Tonight I hope to be in Moylena, among the fields where linen used to bleach.
I am delighted to have been invited to a dinner with surviving members of the Muckamore cricket team which won the Northern Senior Cup 50 years ago. Undoubtedly, we also will be celebrating the club’s return to the top league after a wonderful year-long campaign.
I will be meeting up and craicing with guys I grew up with in that now disappeared tight-knit, linen mill village. They are people whom I have known since childhood. People who know my seed, breed and generation, and likewise me theirs. Put simply, I’m going to where I still call home and back to the bowl I was baked in. It’s a great feeling.
That rootedness in family, childhood friends, and location was what Seamus Heaney’s final homecoming in Bellaghy demonstrated this week in a quite wordless way which overcame denominational or political differences and totally defeated media commentators. A Bellaghy lad, who became a universal colossus in his own art. The inspired wordsmith made his final journey to the place he knew and called home. There was nowhere else in the world where his remains could rest in such peace. No explanation or commentary was required or to anyone who had the slightest clue about his poetry. He was definitely a man of place and time.
Not far beyond the headlines of Heaney’s homecoming, there is something Biblical about a relationship between location and the lives of individuals. Christ, the saviour, was Jesus of Nazareth. His core of followers were fishermen of Galilee. An early convert to his cause declared with pride that he was Paul of Tarsus, “a citizen of no mean city”. But they all called us to travel, following a pathway of faith. Seamus Heaney’s last message to his family tackled the core issue of the final stage of his life’s journey. That stage is an engagement which cannot be postponed when it comes our way.
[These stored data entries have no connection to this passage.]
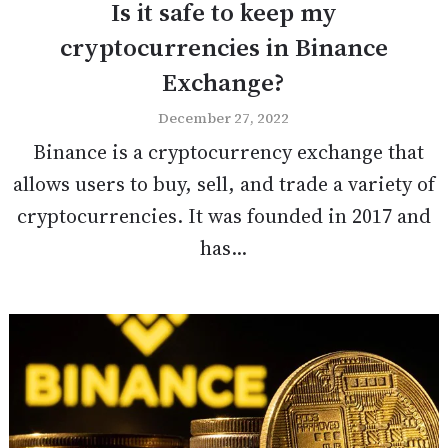
Is it safe to keep my
cryptocurrencies in Binance
Exchange?
December 27, 2022
Binance is a cryptocurrency exchange that
allows users to buy, sell, and trade a variety of
cryptocurrencies. It was founded in 2017 and
has...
My simple, but hard fought for, faith points me not just to the bowl I was baked in and the love in that home which nurtured and guided me, but to my ultimate destination – “that city whose builder and ruler is God”. And like countless others when the time comes and I have to leave family and friends, my only consolation is that Christ has gone before to prepare a place for me and for everyone who tried to live out their faith in Him as Saviour. Then you can lay my remains in my native dust, but my soul will be truly liberated.